Et elle estime que le Canada continue de commettre un génocide aujourd’hui. « Il y a trois fois plus d’enfants autochtones en famille d’accueil que dans les pensionnats », a-t-elle rappelé. « Les enfants placés en famille d’accueil ici subissent des taux plus élevés d’agressions physiques, sexuelles, de manque d’éducation, de manque d’accès aux soins de santé, de violence psychologique, d’attaques contre leur culture et, bien sûr, les deux tiers de tous les Autochtones dans les prisons aujourd’hui viennent de ce système de placement en famille d’accueil, un cinquième provenait des pensionnats. »

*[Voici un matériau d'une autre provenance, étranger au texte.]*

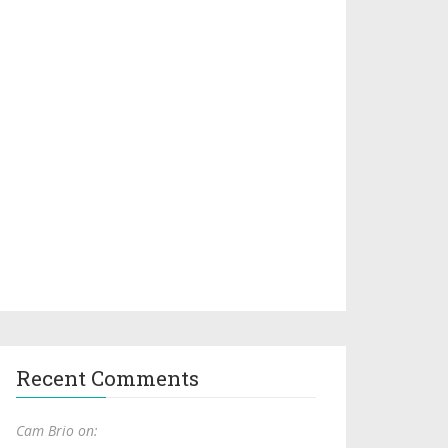
Recent Comments
Cam Brio on:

Le Canada ne pourrait faire face à des conséquences judiciaires pour ses gestes commis contre les Autochtones que si un tribunal jugeait que le pays avait commis des crimes contre l’humanité ou un génocide, a précisé Bruno Gélinas-Faucher, professeur de droit à l’Université de Montréal et doctorant en droit international à l’Université de Cambridge. Il rappelle que le Canada a déjà criminalisé le génocide et les crimes contre l’humanité dans son système juridique national, mais que ce serait à des procureurs fédéraux d’ouvrir une enquête criminelle.